[STORED DATA — start]

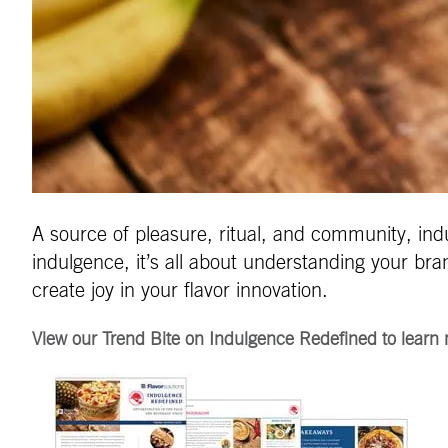
A source of pleasure, ritual, and community, ind
indulgence, it’s all about understanding your b
create joy in your flavor innovation.
View our Trend Bite on Indulgence Redefined to learn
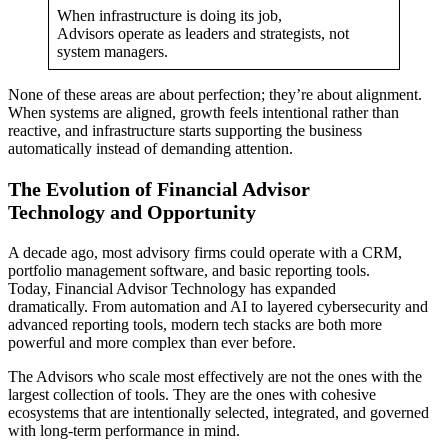
When infrastructure is doing its job,
Advisors operate as leaders and strategists, not
system managers.
None of these areas are about perfection; they’re about alignment.
When systems are aligned, growth feels intentional rather than
reactive, and infrastructure starts supporting the business
automatically instead of demanding attention.
The Evolution of Financial Advisor
Technology and Opportunity
A decade ago, most advisory firms could operate with a CRM,
portfolio management software, and basic reporting tools.
Today, Financial Advisor Technology has expanded
dramatically. From automation and AI to layered cybersecurity and
advanced reporting tools, modern tech stacks are both more
powerful and more complex than ever before.
The Advisors who scale most effectively are not the ones with the
largest collection of tools. They are the ones with cohesive
ecosystems that are intentionally selected, integrated, and governed
with long-term performance in mind.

[STORED DATA — finish]

**PROBLEM:** Everything from the line with "powerful and more complex than ever before." down to the last line of the data above should be returned exactly, with both ends kept and nothing added.

**EXERCISE RESULT:**
powerful and more complex than ever before.
The Advisors who scale most effectively are not the ones with the
largest collection of tools. They are the ones with cohesive
ecosystems that are intentionally selected, integrated, and governed
with long-term performance in mind.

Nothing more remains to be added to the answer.